I have this correction to some maths homework i had to work on.
During university registrations, each student completes a registration file. All checks carried out indicate that the probability that any registration is well filled in is equal to p = 0.94.
Introduce a random variable X which describes the two possible states for each file.
If n = 5, calculate the probability of the following events : { no file is well filled}, {all files are well filled}, {X > 3}, { 2 < X < 4}.
If n = 100, what probability distribution can we use to approximate the distribution of X?
The answer to 3) is For n = 100, we can approximate the binomial distribution by the normal distribution with mean μ = np and standard deviation σ = √(npq).
This approximation is valid if np > 5 and nq > 5, which is true here.
My understanding of this is that the reason why this is correct is because of the central limit theorem, which dictates that if n is large enough, then a random variable can be modeled using the normal distribution. However i don't understand the last sentence, why 5? and why do we check that assumption with np and nq?

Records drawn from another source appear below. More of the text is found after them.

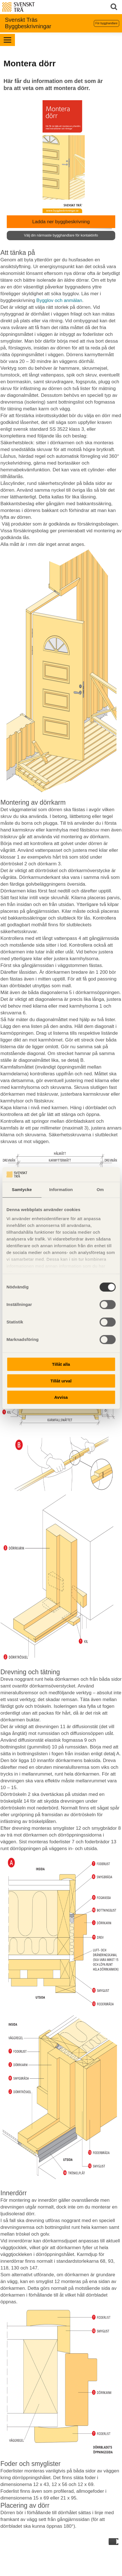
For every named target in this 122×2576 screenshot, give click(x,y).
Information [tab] (61, 1189)
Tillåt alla (61, 1364)
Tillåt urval (61, 1380)
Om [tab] (100, 1189)
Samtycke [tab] (22, 1189)
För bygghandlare (106, 23)
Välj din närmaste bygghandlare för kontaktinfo (61, 235)
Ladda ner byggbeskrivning (61, 219)
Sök (115, 7)
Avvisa (61, 1397)
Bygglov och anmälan (59, 300)
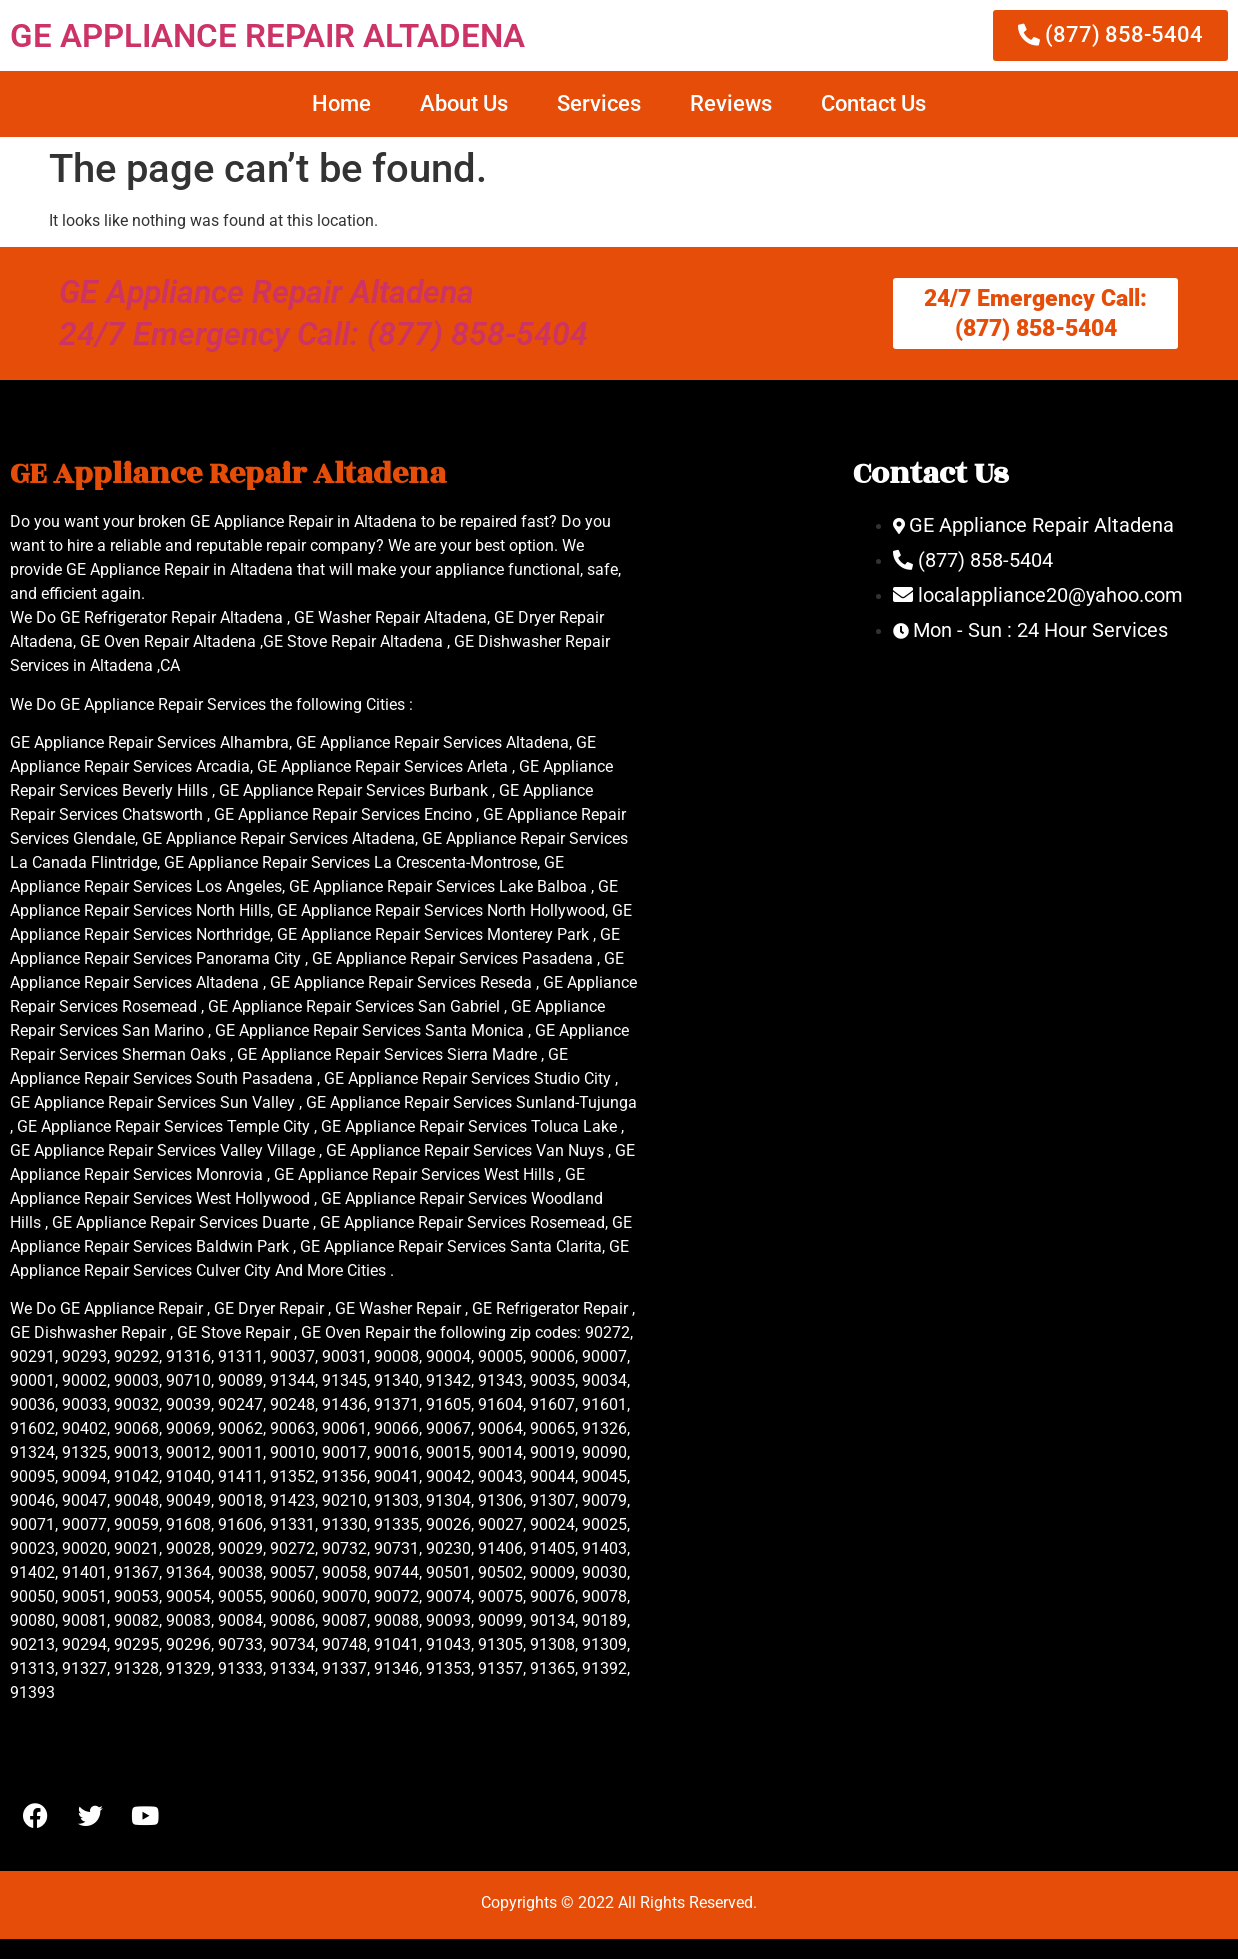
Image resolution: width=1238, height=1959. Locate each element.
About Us (464, 103)
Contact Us (873, 103)
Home (341, 103)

Checking if $np > 5$ and $n(1-p) > 5$ is a rule of thumb for when it's a good idea to approximate the binomial by the normal.
It's not as though $5$ is a magic number that suddenly turns the binomial distribution into a bell curve. Rather, we don't want $np$ and $n(1-p)$ to be too small, and $5$ is a reasonable threshold people have found for "not too small".
The reason for why we want a lower bound on $np$ is that when $np$ is small, it is better to approximate the binomial distribution by a Poisson distribution with rate $np$. The Poisson is also a discrete distribution, so it will be better than the normal at telling you discrete probabilities like $\Pr[X=0]$, $\Pr[X=1]$, $\Pr[X=2]$. Meanwhile, the normal distribution will put too much weight on $\Pr[X<0]$, which is not possible for the binomial distribution we want to approximate.
When $n(1-p)$ is small, then the same thing applies to the random variable $n-X$, which has a binomial distribution with $n$ trials and probability $1-p$.